TASK REQUIREMENTS
Go through the listing below and list every line with "weekday".

INPUT DATA
= Beginning of Section =

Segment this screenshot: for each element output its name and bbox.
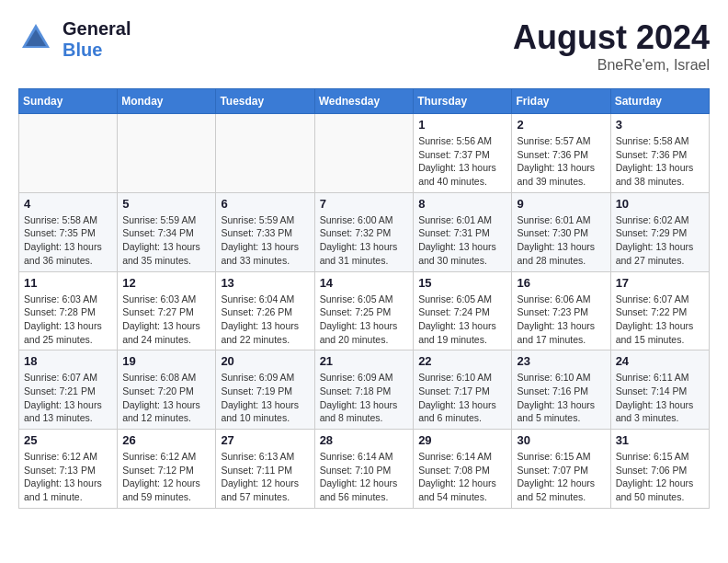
calendar-cell: 13Sunrise: 6:04 AM Sunset: 7:26 PM Dayli… [216, 271, 314, 350]
calendar-cell: 24Sunrise: 6:11 AM Sunset: 7:14 PM Dayli… [610, 350, 709, 430]
calendar-cell [216, 114, 314, 193]
page-header: General Blue August 2024 BneRe'em, Israe… [18, 18, 710, 74]
day-number: 2 [517, 118, 605, 132]
calendar-cell: 2Sunrise: 5:57 AM Sunset: 7:36 PM Daylig… [512, 114, 610, 193]
calendar-cell: 25Sunrise: 6:12 AM Sunset: 7:13 PM Dayli… [19, 430, 118, 509]
day-info: Sunrise: 6:05 AM Sunset: 7:25 PM Dayligh… [320, 293, 409, 347]
day-info: Sunrise: 6:06 AM Sunset: 7:23 PM Dayligh… [517, 293, 605, 347]
day-info: Sunrise: 6:10 AM Sunset: 7:16 PM Dayligh… [517, 371, 605, 425]
calendar-cell: 23Sunrise: 6:10 AM Sunset: 7:16 PM Dayli… [512, 350, 610, 430]
calendar-cell: 10Sunrise: 6:02 AM Sunset: 7:29 PM Dayli… [610, 192, 709, 271]
day-number: 22 [418, 354, 506, 368]
calendar-cell: 26Sunrise: 6:12 AM Sunset: 7:12 PM Dayli… [118, 430, 216, 509]
day-number: 18 [24, 354, 112, 368]
day-number: 17 [616, 276, 704, 290]
weekday-header-tuesday: Tuesday [216, 89, 314, 114]
day-info: Sunrise: 6:15 AM Sunset: 7:07 PM Dayligh… [517, 450, 605, 504]
weekday-header-monday: Monday [118, 89, 216, 114]
day-number: 13 [221, 276, 309, 290]
calendar-cell: 21Sunrise: 6:09 AM Sunset: 7:18 PM Dayli… [314, 350, 414, 430]
weekday-header-wednesday: Wednesday [314, 89, 414, 114]
calendar-cell: 20Sunrise: 6:09 AM Sunset: 7:19 PM Dayli… [216, 350, 314, 430]
day-info: Sunrise: 6:02 AM Sunset: 7:29 PM Dayligh… [616, 213, 704, 268]
calendar-cell: 27Sunrise: 6:13 AM Sunset: 7:11 PM Dayli… [216, 430, 314, 509]
calendar-week-row: 4Sunrise: 5:58 AM Sunset: 7:35 PM Daylig… [19, 192, 710, 271]
day-number: 28 [320, 433, 409, 447]
day-number: 1 [418, 118, 506, 132]
day-info: Sunrise: 6:07 AM Sunset: 7:22 PM Dayligh… [616, 293, 704, 347]
day-number: 25 [24, 433, 112, 447]
calendar-cell: 31Sunrise: 6:15 AM Sunset: 7:06 PM Dayli… [610, 430, 709, 509]
calendar-cell: 28Sunrise: 6:14 AM Sunset: 7:10 PM Dayli… [314, 430, 414, 509]
day-number: 20 [221, 354, 309, 368]
day-number: 8 [418, 197, 506, 211]
day-info: Sunrise: 6:15 AM Sunset: 7:06 PM Dayligh… [616, 450, 704, 504]
day-number: 10 [616, 197, 704, 211]
day-info: Sunrise: 6:10 AM Sunset: 7:17 PM Dayligh… [418, 371, 506, 425]
calendar-cell: 29Sunrise: 6:14 AM Sunset: 7:08 PM Dayli… [414, 430, 512, 509]
calendar-week-row: 18Sunrise: 6:07 AM Sunset: 7:21 PM Dayli… [19, 350, 710, 430]
day-number: 11 [24, 276, 112, 290]
day-info: Sunrise: 6:01 AM Sunset: 7:31 PM Dayligh… [418, 213, 506, 268]
day-number: 7 [320, 197, 409, 211]
calendar-cell: 1Sunrise: 5:56 AM Sunset: 7:37 PM Daylig… [414, 114, 512, 193]
weekday-header-friday: Friday [512, 89, 610, 114]
day-info: Sunrise: 6:00 AM Sunset: 7:32 PM Dayligh… [320, 213, 409, 268]
month-year-title: August 2024 [513, 18, 710, 57]
calendar-cell: 14Sunrise: 6:05 AM Sunset: 7:25 PM Dayli… [314, 271, 414, 350]
calendar-cell: 3Sunrise: 5:58 AM Sunset: 7:36 PM Daylig… [610, 114, 709, 193]
day-info: Sunrise: 6:07 AM Sunset: 7:21 PM Dayligh… [24, 371, 112, 425]
logo-general-text: General [63, 18, 131, 40]
calendar-cell: 7Sunrise: 6:00 AM Sunset: 7:32 PM Daylig… [314, 192, 414, 271]
day-number: 14 [320, 276, 409, 290]
weekday-header-sunday: Sunday [19, 89, 118, 114]
weekday-header-saturday: Saturday [610, 89, 709, 114]
calendar-cell: 30Sunrise: 6:15 AM Sunset: 7:07 PM Dayli… [512, 430, 610, 509]
calendar-week-row: 25Sunrise: 6:12 AM Sunset: 7:13 PM Dayli… [19, 430, 710, 509]
day-number: 30 [517, 433, 605, 447]
day-number: 9 [517, 197, 605, 211]
weekday-header-thursday: Thursday [414, 89, 512, 114]
day-info: Sunrise: 6:09 AM Sunset: 7:18 PM Dayligh… [320, 371, 409, 425]
day-info: Sunrise: 6:08 AM Sunset: 7:20 PM Dayligh… [122, 371, 210, 425]
day-info: Sunrise: 6:09 AM Sunset: 7:19 PM Dayligh… [221, 371, 309, 425]
day-info: Sunrise: 6:13 AM Sunset: 7:11 PM Dayligh… [221, 450, 309, 504]
calendar-cell [19, 114, 118, 193]
location-subtitle: BneRe'em, Israel [513, 57, 710, 74]
day-number: 31 [616, 433, 704, 447]
day-number: 5 [122, 197, 210, 211]
day-number: 26 [122, 433, 210, 447]
logo-name: General Blue [63, 18, 131, 61]
day-number: 19 [122, 354, 210, 368]
weekday-header-row: SundayMondayTuesdayWednesdayThursdayFrid… [19, 89, 710, 114]
day-info: Sunrise: 6:14 AM Sunset: 7:08 PM Dayligh… [418, 450, 506, 504]
day-info: Sunrise: 6:03 AM Sunset: 7:27 PM Dayligh… [122, 293, 210, 347]
calendar-cell: 16Sunrise: 6:06 AM Sunset: 7:23 PM Dayli… [512, 271, 610, 350]
day-info: Sunrise: 5:58 AM Sunset: 7:35 PM Dayligh… [24, 213, 112, 268]
day-number: 24 [616, 354, 704, 368]
day-info: Sunrise: 6:11 AM Sunset: 7:14 PM Dayligh… [616, 371, 704, 425]
logo: General Blue [18, 18, 131, 61]
calendar-week-row: 1Sunrise: 5:56 AM Sunset: 7:37 PM Daylig… [19, 114, 710, 193]
calendar-cell [118, 114, 216, 193]
day-number: 29 [418, 433, 506, 447]
calendar-cell: 19Sunrise: 6:08 AM Sunset: 7:20 PM Dayli… [118, 350, 216, 430]
day-number: 23 [517, 354, 605, 368]
calendar-cell: 22Sunrise: 6:10 AM Sunset: 7:17 PM Dayli… [414, 350, 512, 430]
calendar-table: SundayMondayTuesdayWednesdayThursdayFrid… [18, 88, 710, 509]
calendar-header: SundayMondayTuesdayWednesdayThursdayFrid… [19, 89, 710, 114]
day-number: 4 [24, 197, 112, 211]
calendar-week-row: 11Sunrise: 6:03 AM Sunset: 7:28 PM Dayli… [19, 271, 710, 350]
calendar-cell: 6Sunrise: 5:59 AM Sunset: 7:33 PM Daylig… [216, 192, 314, 271]
day-info: Sunrise: 6:01 AM Sunset: 7:30 PM Dayligh… [517, 213, 605, 268]
day-number: 3 [616, 118, 704, 132]
day-number: 16 [517, 276, 605, 290]
calendar-cell: 8Sunrise: 6:01 AM Sunset: 7:31 PM Daylig… [414, 192, 512, 271]
logo-blue-text: Blue [63, 40, 131, 61]
calendar-cell: 11Sunrise: 6:03 AM Sunset: 7:28 PM Dayli… [19, 271, 118, 350]
day-info: Sunrise: 6:12 AM Sunset: 7:13 PM Dayligh… [24, 450, 112, 504]
calendar-cell: 9Sunrise: 6:01 AM Sunset: 7:30 PM Daylig… [512, 192, 610, 271]
logo-icon [18, 20, 53, 55]
day-info: Sunrise: 6:12 AM Sunset: 7:12 PM Dayligh… [122, 450, 210, 504]
day-number: 21 [320, 354, 409, 368]
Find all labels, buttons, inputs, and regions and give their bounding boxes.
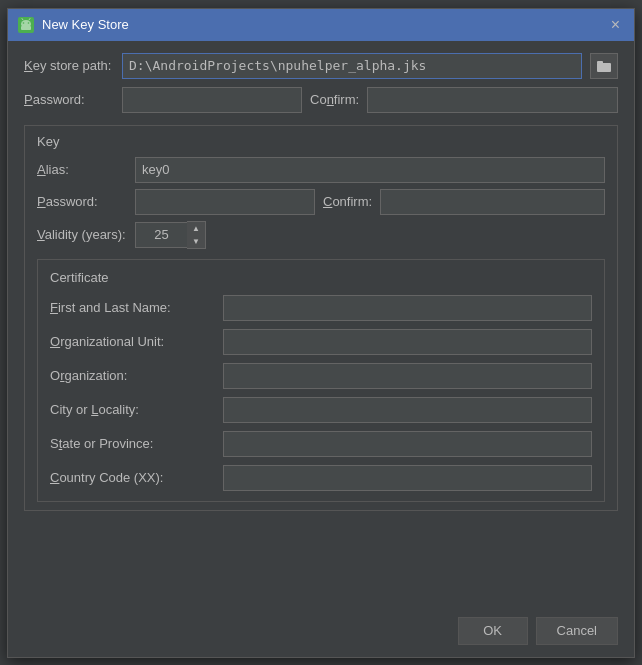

= End of Section =

SOLVED EXERCISE
weekday-header-tuesday: Tuesday [216, 89, 314, 114]
weekday-header-monday: Monday [118, 89, 216, 114]
weekday-header-wednesday: Wednesday [314, 89, 414, 114]
weekday-header-friday: Friday [512, 89, 610, 114]
weekday-header-sunday: Sunday [19, 89, 118, 114]
weekday-header-saturday: Saturday [610, 89, 709, 114]
weekday-header-thursday: Thursday [414, 89, 512, 114]
weekday-header-row: SundayMondayTuesdayWednesdayThursdayFrid… [19, 89, 710, 114]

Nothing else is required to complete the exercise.